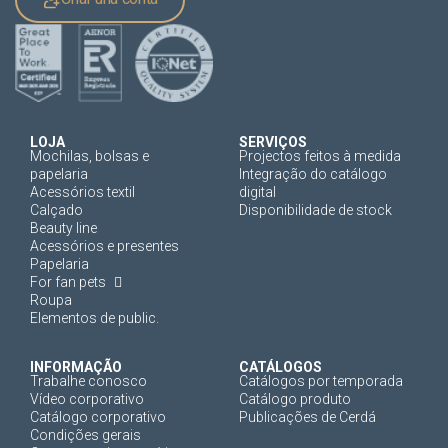
LOJA
SERVIÇOS
Mochilas, bolsas e
Projectos feitos à medida
papelaria
Integração do catálogo
Acessórios textil
digital
Calçado
Disponibilidade de stock
Beauty line
Acessórios e presentes
Papelaria
For fan pets
Roupa
Elementos de public.
INFORMAÇÃO
CATÁLOGOS
Trabalhe conosco
Catálogos por temporada
Vídeo corporativo
Catálogo produto
Catálogo corporativo
Publicações de Cerdá
Condições gerais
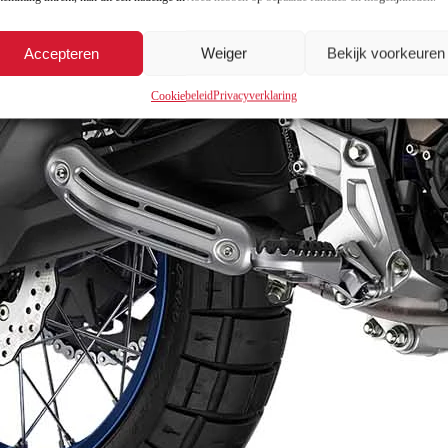
Accepteren
Weiger
Bekijk voorkeuren
Cookiebeleid
Privacyverklaring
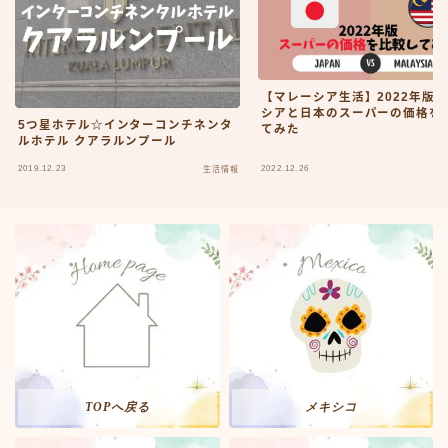
【マレーシア生活】2022年版
シアと日本のスーパーの価格を
5つ星ホテル☆インターコンチネンタ
てみた
ルホテル クアラルンプール
2019.12.23
2022.12.26
生活情報
TOPへ戻る
メキシコ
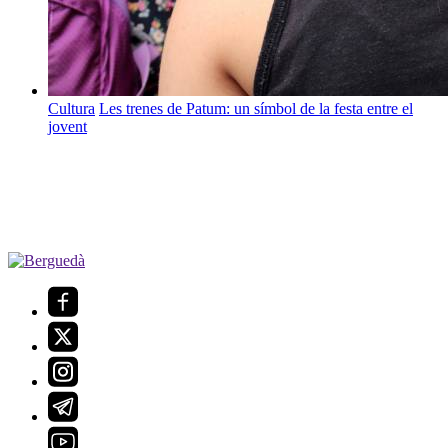
Cultura
Les trenes de Patum: un símbol de la festa entre el
jovent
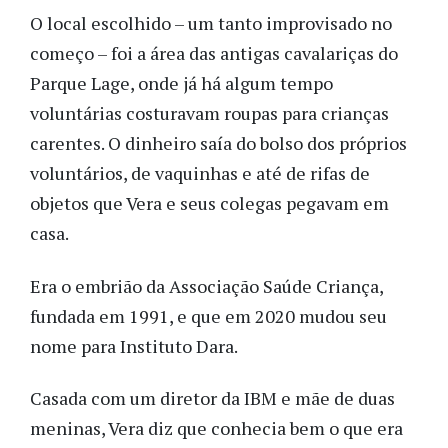
O local escolhido – um tanto improvisado no
começo – foi a área das antigas cavalariças do
Parque Lage, onde já há algum tempo
voluntárias costuravam roupas para crianças
carentes. O dinheiro saía do bolso dos próprios
voluntários, de vaquinhas e até de rifas de
objetos que Vera e seus colegas pegavam em
casa.
Era o embrião da Associação Saúde Criança,
fundada em 1991, e que em 2020 mudou seu
nome para Instituto Dara.
Casada com um diretor da IBM e mãe de duas
meninas, Vera diz que conhecia bem o que era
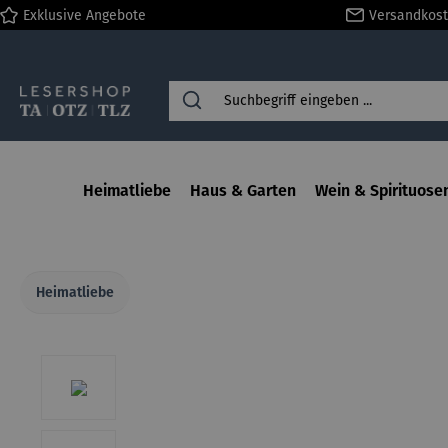
Exklusive Angebote
Versandkost
springen
Zur Hauptnavigation springen
Heimatliebe
Haus & Garten
Wein & Spirituose
Heimatliebe
Bildergalerie überspringen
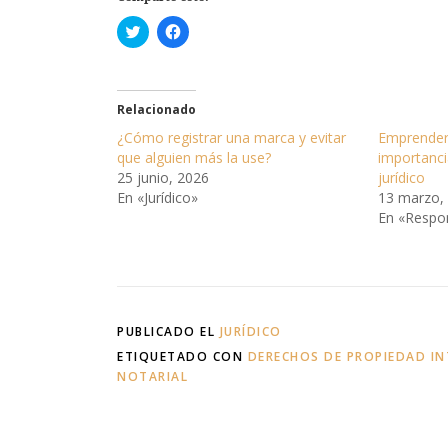
H
H
a
a
z
z
c
c
l
l
i
i
c
c
Relacionado
p
p
a
a
¿Cómo registrar una marca y evitar
Emprender 
r
r
que alguien más la use?
importanci
a
a
c
c
25 junio, 2026
jurídico
o
o
En «Jurídico»
13 marzo,
m
m
p
p
En «Respo
a
a
r
r
t
t
i
i
r
r
e
e
n
n
T
F
w
a
PUBLICADO EL
JURÍDICO
i
c
t
e
ETIQUETADO CON
DERECHOS DE PROPIEDAD IN
t
b
NOTARIAL
e
o
r
o
(
k
S
(
e
S
a
e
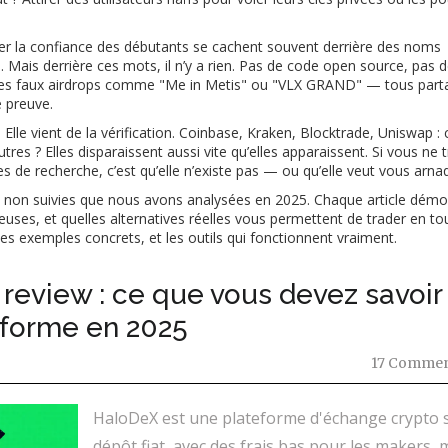
er la confiance des débutants
se cachent souvent derrière des noms
. Mais derrière ces mots, il n’y a rien. Pas de code open source, pas
u les faux airdrops comme "Me in Metis" ou "VLX GRAND" — tous part
 preuve.
 Elle vient de la vérification. Coinbase, Kraken, Blocktrade, Uniswap : 
tres ? Elles disparaissent aussi vite qu’elles apparaissent. Si vous ne 
 de recherche, c’est qu’elle n’existe pas — ou qu’elle veut vous arna
mes non suivies que nous avons analysées en 2025. Chaque article démo
uses, et quelles alternatives réelles vous permettent de trader en to
, des exemples concrets, et les outils qui fonctionnent vraiment.
eview : ce que vous devez savoir
teforme en 2025
17 Commen
HaloDeX est une plateforme d'échange crypto 
dépôt fiat, avec des frais bas pour les makers, 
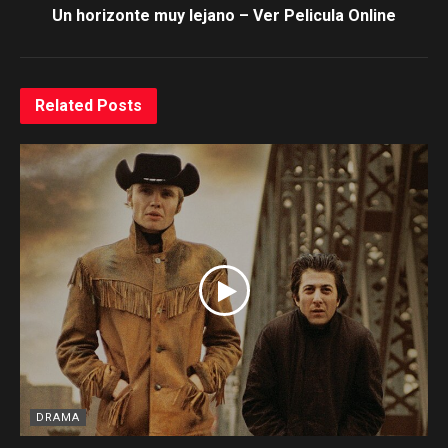
Un horizonte muy lejano – Ver Pelicula Online
Related
Posts
DRAMA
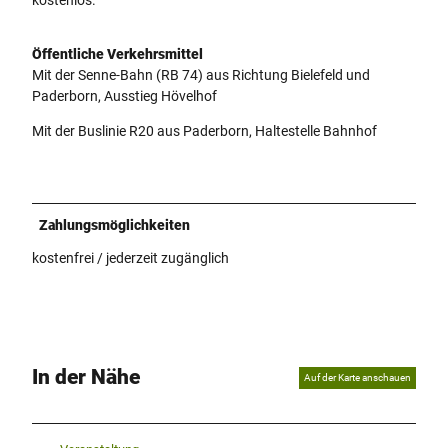
Öffentliche Verkehrsmittel
Mit der Senne-Bahn (RB 74) aus Richtung Bielefeld und
Paderborn, Ausstieg Hövelhof
Mit der Buslinie R20 aus Paderborn, Haltestelle Bahnhof
Zahlungsmöglichkeiten
kostenfrei / jederzeit zugänglich
In der Nähe
Auf der Karte anschauen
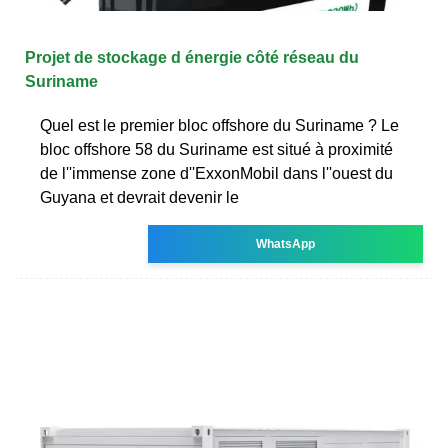
Projet de stockage d énergie côté réseau du
Suriname
Quel est le premier bloc offshore du Suriname ? Le
bloc offshore 58 du Suriname est situé à proximité
de l''immense zone d''ExxonMobil dans l''ouest du
Guyana et devrait devenir le
WhatsApp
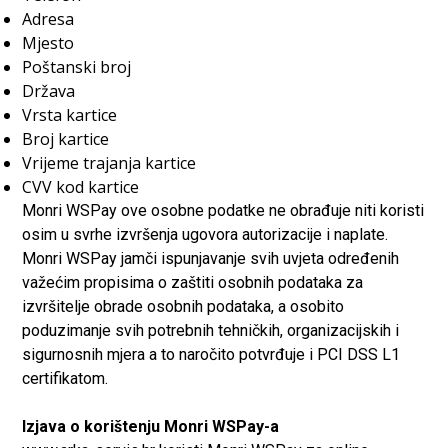
Adresa
Mjesto
Poštanski broj
Država
Vrsta kartice
Broj kartice
Vrijeme trajanja kartice
CVV kod kartice
Monri WSPay ove osobne podatke ne obrađuje niti koristi
osim u svrhe izvršenja ugovora autorizacije i naplate.
Monri WSPay jamči ispunjavanje svih uvjeta određenih
važećim propisima o zaštiti osobnih podataka za
izvršitelje obrade osobnih podataka, a osobito
poduzimanje svih potrebnih tehničkih, organizacijskih i
sigurnosnih mjera a to naročito potvrđuje i PCI DSS L1
certifikatom.
Izjava o korištenju Monri WSPay-a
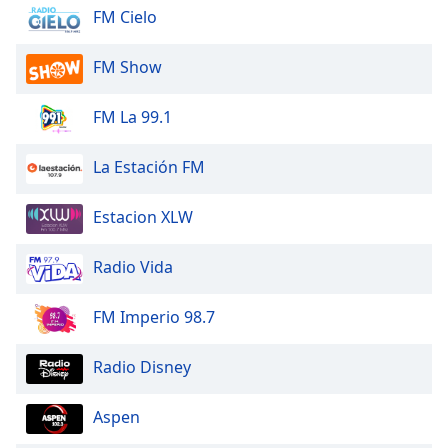
of
FM Cielo
dialog
window.
FM Show
Escape
will
FM La 99.1
cancel
and
close
La Estación FM
the
window.
Estacion XLW
Text
Radio Vida
Color
FM Imperio 98.7
Opacity
Radio Disney
Text
Background
Aspen
Color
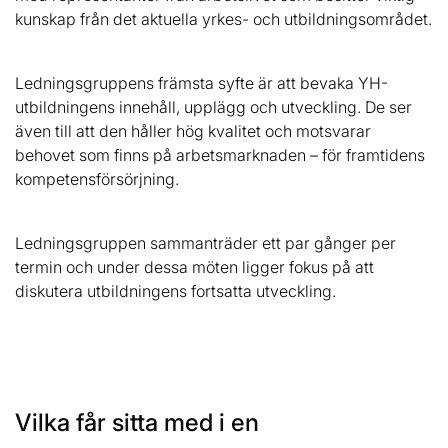
kunskap från det aktuella yrkes- och utbildningsområdet.
Ledningsgruppens främsta syfte är att bevaka YH-
utbildningens innehåll, upplägg och utveckling. De ser
även till att den håller hög kvalitet och motsvarar
behovet som finns på arbetsmarknaden – för framtidens
kompetensförsörjning.
Ledningsgruppen sammanträder ett par gånger per
termin och under dessa möten ligger fokus på att
diskutera utbildningens fortsatta utveckling.
Vilka får sitta med i en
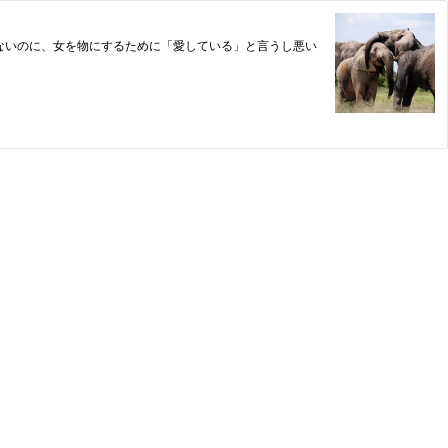
ないのに、女を物にするために「愛している」と言うし悪い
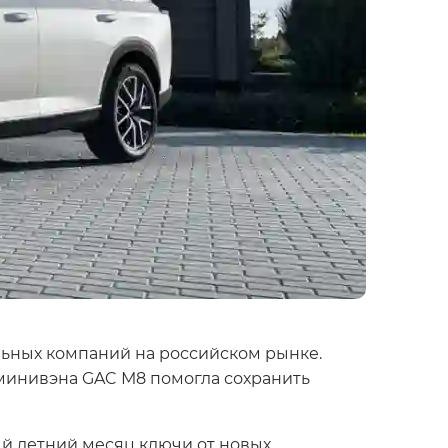
льных компаний на российском рынке.
минивэна GAC М8 помогла сохранить
ый летний месяц ключи от новых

Problem details:
Both the line above containing "kostenfrei / jederzeit zugänglich" and the line containing "važećim propisima o" belong in the copy, along with every line between them; print these exactly and omit the pictures.

Problem solution:
kostenfrei / jederzeit zugänglich
In der Nähe
Auf der Karte anschauen
Projet de stockage d énergie côté réseau du
Suriname
Quel est le premier bloc offshore du Suriname ? Le
bloc offshore 58 du Suriname est situé à proximité
de l''immense zone d''ExxonMobil dans l''ouest du
Guyana et devrait devenir le
WhatsApp
Adresa
Mjesto
Poštanski broj
Država
Vrsta kartice
Broj kartice
Vrijeme trajanja kartice
CVV kod kartice
Monri WSPay ove osobne podatke ne obrađuje niti koristi
osim u svrhe izvršenja ugovora autorizacije i naplate.
Monri WSPay jamči ispunjavanje svih uvjeta određenih
važećim propisima o zaštiti osobnih podataka za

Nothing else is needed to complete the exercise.